Non-event of the week, and another damp one, was Nigel Kennedy's open-air concert at Edinburgh Castle on Wednesday. It was advertised as the Beethoven Violin Concerto, which would have been interesting as his recording of it is about to come out. But I should have been warned by the ticket, which read 'Gates open 7.15, supporting artist 8pm' and no mention of a conductor. At 8.30 stage hands were still testing the sound system. At 8.45 things were nearly starting when Nige told us he was going off to change his clothes. At 9.00 he was back and hacking his way through bits of amplified Vivaldi with the savoir-faire of a drunk in charge of a machete while a remnant of the BBC Scottish Symphony Orchestra tagged along. Meanwhile, a voice on the tannoy announced that due to bad weather the Beethoven would not be played 'in full form'. If at all; at which point I left. I never found out who the supporting artist was meant to be, or the conductor. There were no programmes. So much for popular communication.

A far better example of that came from the Canadian period performers Tafelmusik at the late-night Prom on Tuesday. I had heard a lot about the accomplishment of this band - mostly from their record company, so I didn't believe it and was duly dumbfounded (not to say uplifted) by the quality of their playing. A potentially unremarkable programme of Telemann, Boccherini and Biber burst spectacularly into life with a fastidious particularity of detail, a finesse of tone and an exhilarating levity of spirit that you rarely hear in period bands. There was no conductor, but strong direction from the leader Jeanne Lamon and an immaculately disciplined ensemble sense that carried through to a touch of platform theatre in Biber's programmatic suite Battalia. This proved to be a bizarrely prescient score that overlays conflicting melodies and uses a 'prepared' double bass (with paper wedged under the strings) 250 years or more before Charles Ives and John Cage thought of it.

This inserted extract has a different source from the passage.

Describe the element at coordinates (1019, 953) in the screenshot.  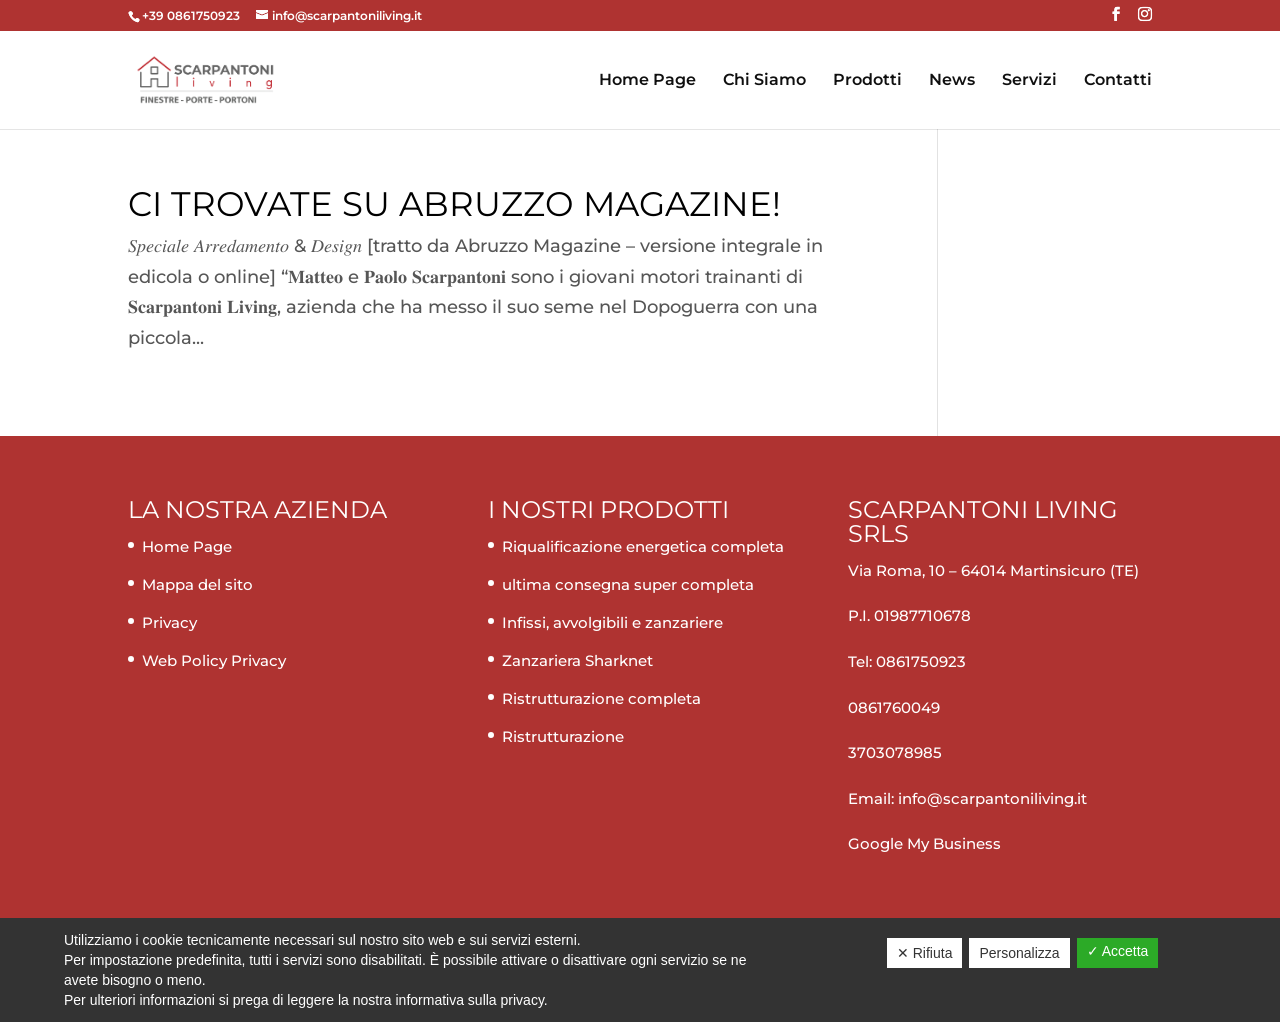 I see `Personalizza` at that location.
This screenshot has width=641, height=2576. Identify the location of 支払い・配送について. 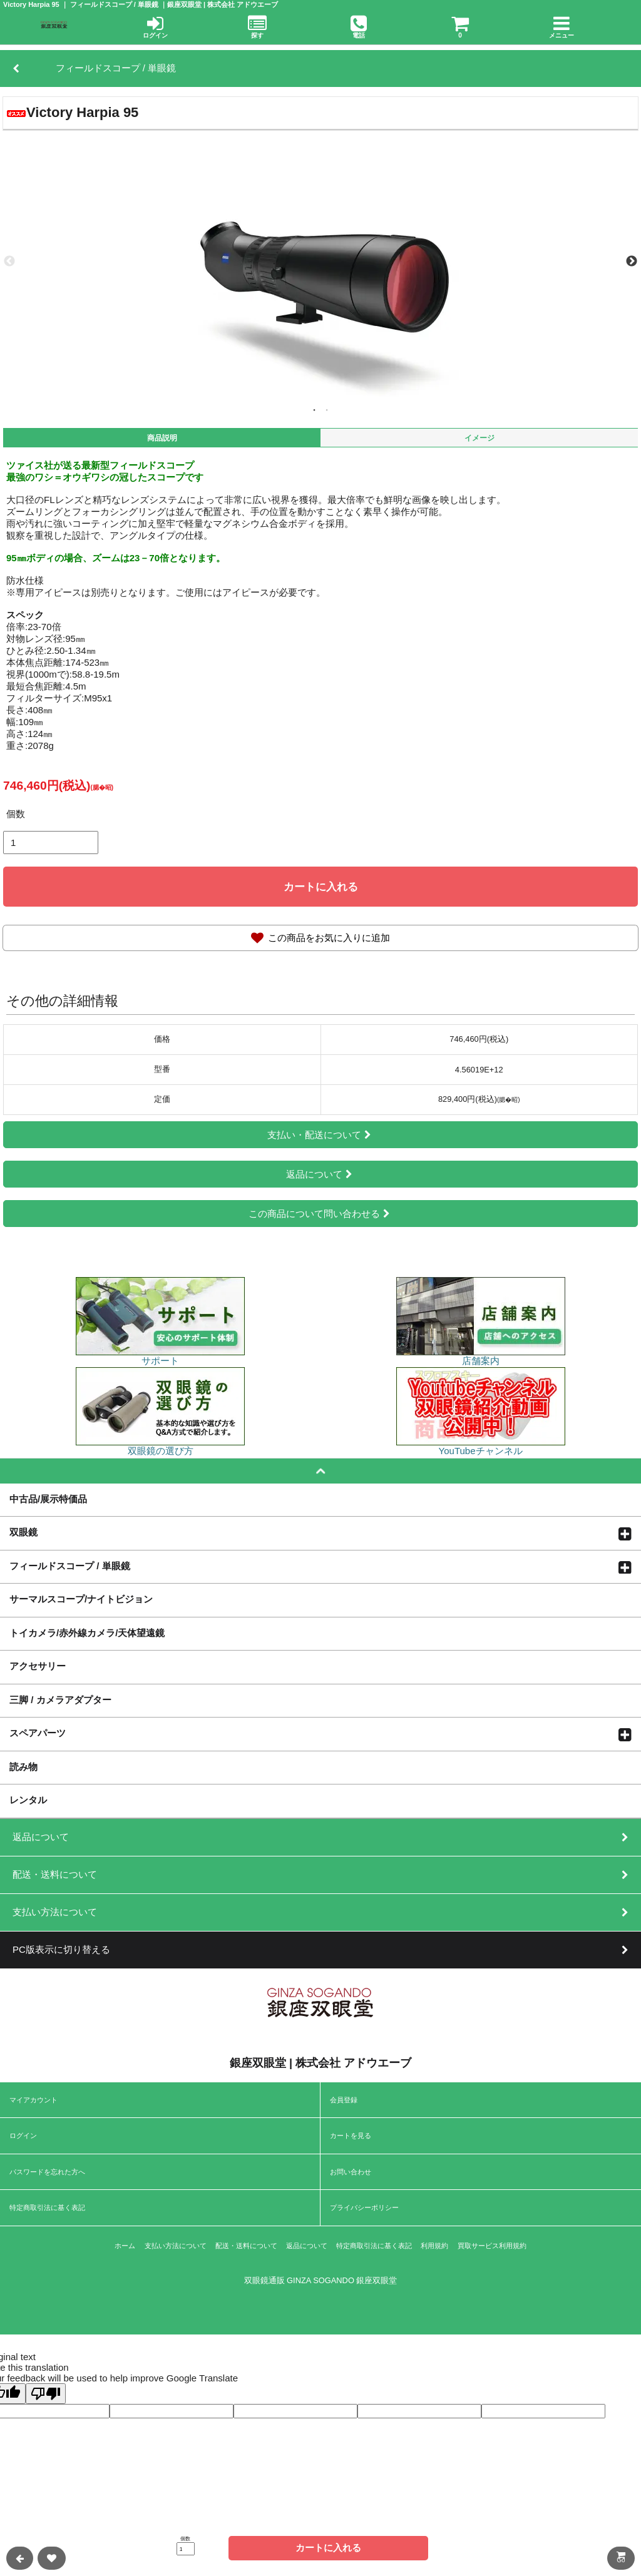 (320, 1134).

On Thursday Opera Factory revived Yan Tan Tethera, Harrison Birtwistle's opera about folk- magic, counting sheep and the triumph of good over evil, which was first seen at the same venue, the QEH, in 1986. Since then the set and lights have been re-constructed and the lead roles of two shepherds have passed to Geoffrey Dolton and Patrick Donnelly, who are vocally strong but not as focused as their predecessors. Mark Wigglesworth conducts the orchestra, half-hidden behind a gauze, and beautifully shapes the slow-moving iridescence of Birtwistle's orchestral writing - the most attractive quality in the score. The composer calls it a 'mechanical pastoral', and it functions like the revolving mechanism of a clock - marked in the foreground by sheep-counting routines and the ritual repetition of vocal motifs, but sustained in the background by the slowly shifting processes of the orchestra. The foreground repetition grates a little with a faux navete intended to touch depths it doesn't, but the background is alluring and intriguing, especially when it accompanies the cumulative bleat of the sheep-chorus. There you do feel the mysterious order of a world in motion as the seasons turn, the years pass, and Birtwistle settles into one of his thematic comfort zones - revisited within the scale of this 90-minute chamber opera as effectively as in his biggest stage works.

'Yan Tan Tethera' continues 7, 8, 11, 12 Sept (071-928 8800).